Well, we can either bring in a detective, kill someone else or we can have the cowgirl and the accountant live happily ever after.

In my cozy mystery Dog Gone, a cleaning lady becomes aware of a dog-napping ring and ends up being kidnapped!  To research this story, I attended the River City dog show. And watched a psychic and a masseuse work with dogs. For real.

See you don’t have to reach far to find fodder for a story. That’s how we do it, Radical Readers. We spot a unique situation and mutter “WHAT IF…..” then let the characters take the lead.Come along with us, pardners. We'd love to have you!

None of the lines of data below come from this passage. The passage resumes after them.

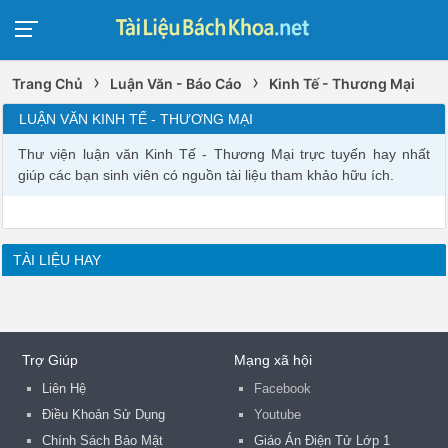
›
›
Trang Chủ
Luận Văn - Báo Cáo
Kinh Tế - Thương Mại
LUẬN VĂN KINH TẾ - THƯƠNG MẠI
Thư viện luận văn Kinh Tế - Thương Mại trực tuyến hay nhất
giúp các bạn sinh viên có nguồn tài liệu tham khảo hữu ích.
TÀI LIỆU HAY
Trợ Giúp
Mạng xã hội
Liên Hệ
Facebook
Điều Khoản Sử Dụng
Youtube
Chính Sách Bảo Mật
Giáo Án Điện Tử Lớp 1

Eileen Key retired after teaching school for thirty years. She is a freelance writer and editor, with two mysteries and three novellas published. She is a member of American Christian Fiction Writers.  Mother of three, grandmother of four, Eileen resides in San Antonio, Texas.


  1. Yeehaw Eileen. You have me ready yo buy your book so you better write it.
    Those what is's come in handy

    1. I had a release yesterday: Threads of Time, Kindled on Amazon.

  2. I don't think I've ever met someone who's related to a rodeo clown. Great photo too! (Is that a real person falling on their head in the background? Hope they're alright!)
    Story Stew. Love it.

    1. A very real person. Another unique personality for sure.

  3. "What if?" = a writer's best friend. Love this post, Eileen.

  4. I recently read a rodeo romance by Roxanne Rustand that included two rodeo clown characters. I really enjoyed it. Guess I'd better go look your titles up. :)

  5. Eileen, aaaw, thanks for reading my Westerns and giving me a big "Yee-Haw" in your article. At a rodeo in Lakeland, FL, hubby and I experienced one of your "What-if's." After a bull dumped his rider, the bull decided to jump the barrier separating the audience from the arena. That dang critter trotted right up the steps, blowing snot all over panicked spectators. Thank goodness for cowboys and rodeo bull-fighters, and thank goodness no one was hurt. Enjoyed your post.

  6. It's nice to step out of our comfort zone when doing research for a book. What would we do without, "What- If"?

  7. I'm looking forward to my visit to San Antonio, even more than before. I'm a believer in What if - makes a good story possible. Thank you, Eileen.